These guys http://www.speakerbits.com/net/catalogs/cat19.aspx (in Melbourne) have solen 33uF caps for about $30.... probably about the same as what you were looking at for 3 10Uf caps :(


I've been looking for caps today too.... have been playing around trying to find the best resistor/cap combo for a zobel (somewhere around 30uF is looking about right for me too :( .... I think I will go buy a bunch of BP electros in various values and use them for experimenting, then when I'm happy with a value, I'll consider forking out for the more expensive polys.....

If you think standard polys are expensive just have a look at the hovland music caps on that site!!!! I think I'll stick to the solens or possibly even the generic ones from WES. BTW WES have solen caps up to 15uF and they aren't as expensive as the site I posted above (whether they are the same series or not, I don't know).

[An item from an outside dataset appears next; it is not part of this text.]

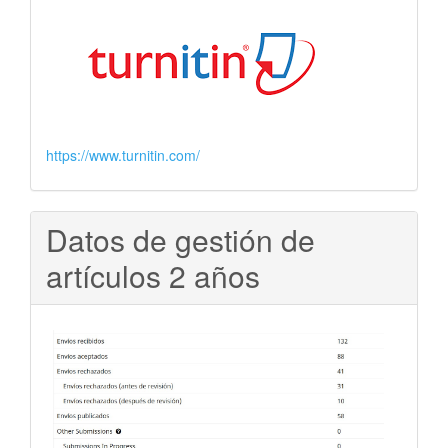
https://www.turnitin.com/
Datos de gestión de
artículos 2 años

Dare I suggest that you consider my preferred form of speaker protection the polyswitch??? I know a lot of people think badly of them, but I would think they have less of an effect (if any) than a reactive component like a cap.... My current amp (soon to be replaced/complimented) has relay protection (dc sensing) and also a speaker turn on delay. The relays don't connect the speakers until about 2 or three seconds after turn on, stops the clicks and thumps nicely, also disconnects the speakers the instant the power is switched off..... probably something similar to the Altronics kit you linked to, except it was integrated into the amp (Playmaster series 200).

Tony.
 
As UrSv said, caps in parallel add the value. If you can only afford electros though, you need to use polarised ones of double the value, connected back to back, i.e. -ve to -ve (connecting in caps series is like paralleling resistors). You could also bypass each cap or the pair with a better quality one of smaller value.

A chart recorder is a pen that draws along and plots voltage against time. Think of those earthquake recorders in films :) A computer based scope would be OK. The trouble with using a scope is that you may miss the transient or it will be very, very difficult to judge its spectral content.

That module looks OK but it's about 5x the cost and complexity as what I described.

NFB = negative feedback.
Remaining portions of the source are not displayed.